Lenders typically instruct an independent business review (“IBR”) to explore options/solutions for customers facing financial distress and standard form facility documentation will generally require any such costs to be borne by the bank’s customer.
In this case PwC were initially engaged to provide advice on the restructuring of Airtours in 2002, and agreed the Contract for preparation of an IBR . The Contract was addressed “To the Engaging Institutions” - the syndicate lenders who had provided funding to Airtours, together with various other parties who had advanced funds to Airtours on a bi-lateral basis. Airtours was also a party to the Contract. In terms of the Contract, Airtours was responsible for payment of the PwC fee.
In order to reclaim the VAT payable on PwC’s fee, Airtours would need to show that a supply of services had been made to it that was used by Airtours for the purpose of its business.

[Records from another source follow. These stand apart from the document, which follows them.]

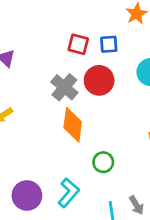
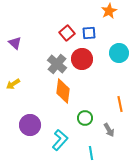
red square: (78, 44) -> (67, 33), turned 35
purple circle: (27, 195) -> (30, 125), moved
gray arrow: (137, 205) -> (109, 130), moved

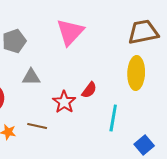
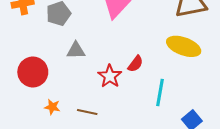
yellow ellipse: (136, 73) -> (184, 46), turned -72
brown line: (37, 126) -> (87, 112), moved

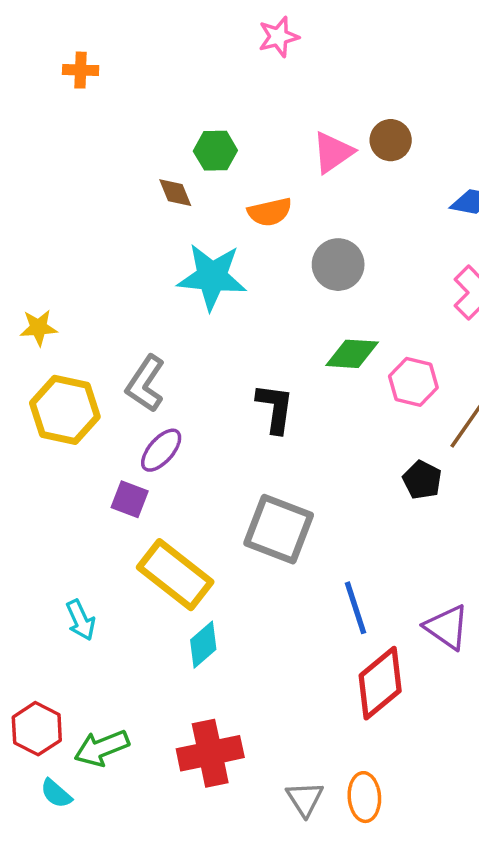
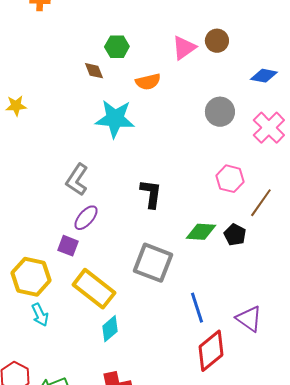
gray circle: (338, 265) -> (220, 112), moved
yellow star: (39, 328) -> (16, 106), moved
green diamond: (352, 354) -> (201, 232), moved
yellow hexagon: (65, 410) -> (31, 277), moved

The Court held that this is an objective test. The Court should read the Contract “to identify what legal relationships the parties intended to create”. The nature of the transaction should be the starting point when analysing who PwC was providing their services to and what, if anything, Airtours (as the taxable person) received in exchange for the price paid?
It was clear from certain clauses of the Contract that the work to be undertaken would be for the benefit and sole use of the lenders. The Court considered that Airtours was a party to the contract solely for the purposes of incurring an obligation to pay PwC’s fees for the services they were providing to the lenders. This was the case despite Airtours’ subjective “need” for PwC to produce the report in order to stay in business.
It is not clear from the judgement whether PwC had a contractual duty of care and / or potential liability in negligence to Airtours. Even if PwC did have a contractual duty to Airtours, this did not determine that services had been provided to Airtours that allowed them to reclaim the VAT payable on PwC’s fee.
The level of IBR fees (and the associated VAT) will vary from case to case, but in complex businesses the level of irrecoverable VAT could be significant, especially given the business is already facing financial distress. Relationship managers engaged in the instruction of IBRs should be aware that the irrecoverable VAT will add further to cash flow pressures within the business.
While this case relates specifically to VAT on IBR fees, the judgement may be of more general application to VAT on other transaction costs.
The judgement confirms that the Court will interpret the intentions of the parties in terms of any bespoke letter of engagement, and apply these to any incorporated standard terms and conditions. The potential tax consequences of multi-party agreements should be considered upfront.
This was a majority verdict. It remains to be seen whether the decision will be appealed to the Supreme Court.